— WHAT THE TASK REQUIRES —
Output the whole listing exactly, except for the pictures in it.
^^^^^^^^
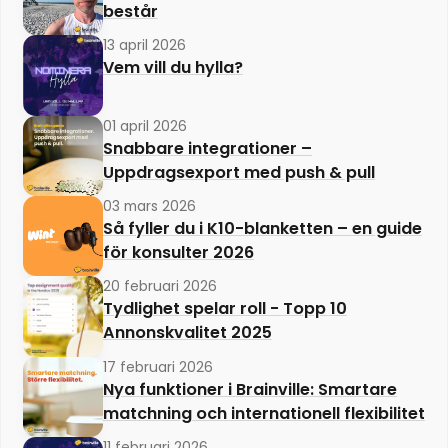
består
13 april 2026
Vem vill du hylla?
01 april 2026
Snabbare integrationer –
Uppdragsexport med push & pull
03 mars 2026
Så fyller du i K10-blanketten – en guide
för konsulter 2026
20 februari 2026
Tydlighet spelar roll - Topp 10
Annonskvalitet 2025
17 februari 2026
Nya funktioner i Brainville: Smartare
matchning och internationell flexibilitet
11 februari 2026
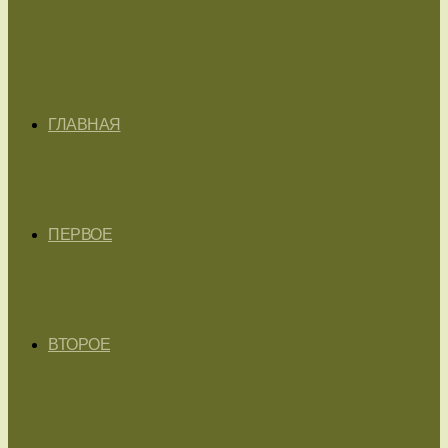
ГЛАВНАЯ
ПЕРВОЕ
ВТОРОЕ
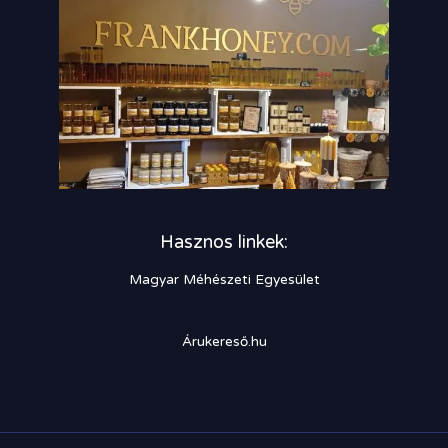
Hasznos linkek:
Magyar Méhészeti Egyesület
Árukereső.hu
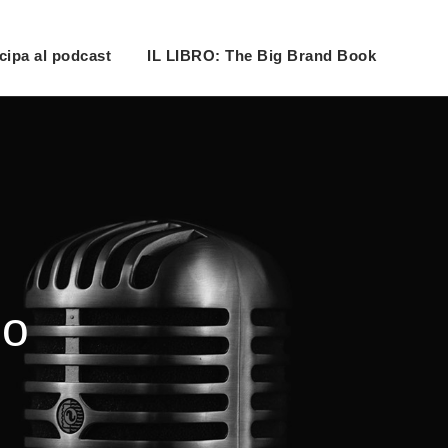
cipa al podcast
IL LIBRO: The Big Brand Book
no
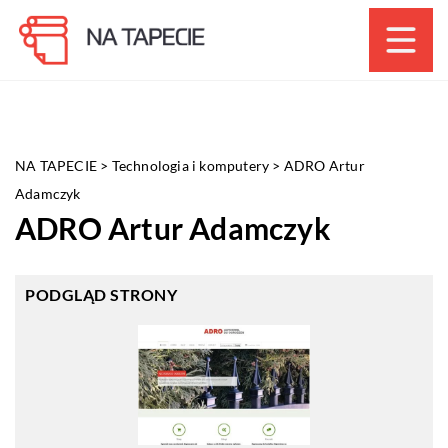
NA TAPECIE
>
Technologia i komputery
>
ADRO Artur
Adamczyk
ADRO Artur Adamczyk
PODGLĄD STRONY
^^^^^^^^
— RESULT —
består
13 april 2026
Vem vill du hylla?
01 april 2026
Snabbare integrationer –
Uppdragsexport med push & pull
03 mars 2026
Så fyller du i K10-blanketten – en guide
för konsulter 2026
20 februari 2026
Tydlighet spelar roll - Topp 10
Annonskvalitet 2025
17 februari 2026
Nya funktioner i Brainville: Smartare
matchning och internationell flexibilitet
11 februari 2026
ГЛАВНАЯ
ПЕРВОЕ
ВТОРОЕ
Hasznos linkek:
Magyar Méhészeti Egyesület
Árukereső.hu
cipa al podcast
IL LIBRO: The Big Brand Book
no
NA TAPECIE
>
Technologia i komputery
>
ADRO Artur
Adamczyk
ADRO Artur Adamczyk
PODGLĄD STRONY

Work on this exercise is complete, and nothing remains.